TEL AVIV (AP) — La valor de Israel de revocar las licencias de más de tres docenas de organizaciones humanitarias esta semana tiene a los grupos de ayuda luchando por pelear con lo que esto significa para sus operaciones en Lazo y su capacidad para ayudar a decenas de miles de palestinos en dificultades.
Los 37 grupos representan algunas de las más destacadas de las más de 100 organizaciones no gubernamentales independientes que trabajan en Lazo, cercano con agencias de las Naciones Unidas. Entre los prohibidos se encuentran Médicos Sin Fronteras, el Consejo Noruego para Refugiados, Oxfam y Ayuda Médica para los Palestinos.
Los grupos hacen de todo, desde proporcionar tiendas de campaña y agua hasta apoyar clínicas e instalaciones médicas. Sin bloqueo, el impacto común sigue sin estar claro.
El impacto más inmediato de la revocación de la deshonestidad es que Israel ya no permitirá que los grupos lleven suministros a la Franja de Lazo ni envíen personal internacional al división. Israel dice que todos los grupos suspendidos deben detener sus operaciones antiguamente del 1 de marzo.
A algunos grupos ya se les ha prohibido traer ayuda. El Consejo Noruego para los Refugiados, por ejemplo, dijo que no se le había permitido traer suministros en 10 meses, por lo que tuvo que distribuir tiendas de campaña y ayuda traída por otros grupos.
Israel dice que los grupos prohibidos representan sólo una pequeña parte de las operaciones de ayuda en Lazo.

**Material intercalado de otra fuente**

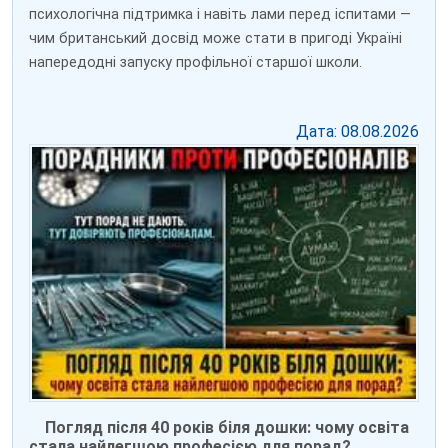
психологічна підтримка і навіть лами перед іспитами —
чим британський досвід може стати в пригоді Україні
напередодні запуску профільної старшої школи.
Дата: 08.08.2026
Погляд після 40 років біля дошки: чому освіта
стала найлегшою професією для порад?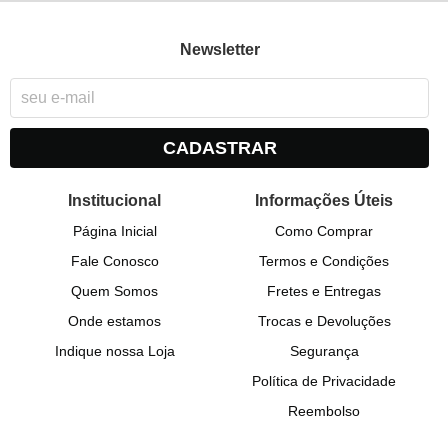
Newsletter
CADASTRAR
Institucional
Informações Úteis
Página Inicial
Como Comprar
Fale Conosco
Termos e Condições
Quem Somos
Fretes e Entregas
Onde estamos
Trocas e Devoluções
Indique nossa Loja
Segurança
Política de Privacidade
Reembolso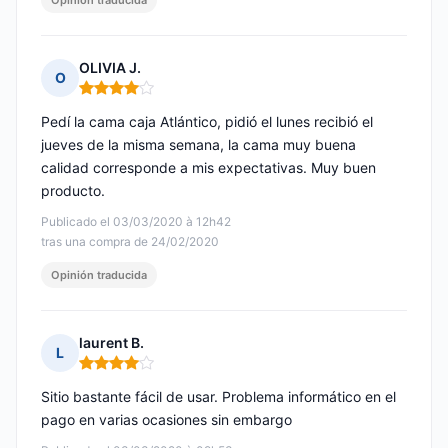
Opinión traducida
OLIVIA J.
O
Nota: 4 de 5
Pedí la cama caja Atlántico, pidió el lunes recibió el
jueves de la misma semana, la cama muy buena
calidad corresponde a mis expectativas. Muy buen
producto.
Publicado el 03/03/2020 à 12h42
tras una compra de 24/02/2020
Opinión traducida
laurent B.
L
Nota: 4 de 5
Sitio bastante fácil de usar. Problema informático en el
pago en varias ocasiones sin embargo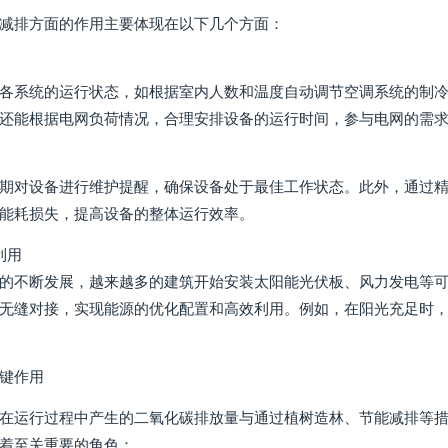
减排方面的作用主要体现在以下几个方面：
各系统的运行状态，如根据室内人数和温度自动调节空调系统的制冷
还能根据电网负荷情况，合理安排设备的运行时间，参与电网的需
期对设备进行维护提醒，确保设备处于最佳工作状态。此外，通过
能耗损失，提高设备的整体运行效率。
利用
的不断发展，越来越多的建筑开始安装太阳能光伏板、风力发电等
无缝对接，实现能源的优化配置和高效利用。例如，在阳光充足时
键作用
在运行过程中产生的二氧化碳排放量与通过植树造林、节能减排等
着至关重要的角色：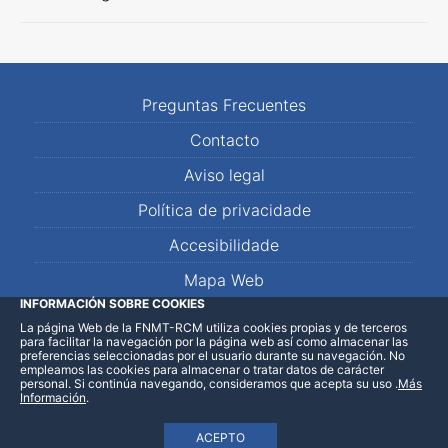
Preguntas Frecuentes
Contacto
Aviso legal
Política de privacidade
Accesibilidade
Mapa Web
INFORMACIÓN SOBRE COOKIES
La página Web de la FNMT-RCM utiliza cookies propias y de terceros
LinkedIn
Facebook
WhatsApp
para facilitar la navegación por la página web así como almacenar las
preferencias seleccionadas por el usuario durante su navegación. No
empleamos las cookies para almacenar o tratar datos de carácter
personal. Si continúa navegando, consideramos que acepta su uso
.
Más
Información
.
ACEPTO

Pero los funcionarios de ayuda dicen que cumplen funciones específicas cruciales. En una proclamación conjunta el martes, la ONU y las principales ONG dijeron que las organizaciones que todavía tienen deshonestidad de Israel “no están ni cerca del número necesario para satisfacer las evacuación básicas e inmediatas” en Lazo.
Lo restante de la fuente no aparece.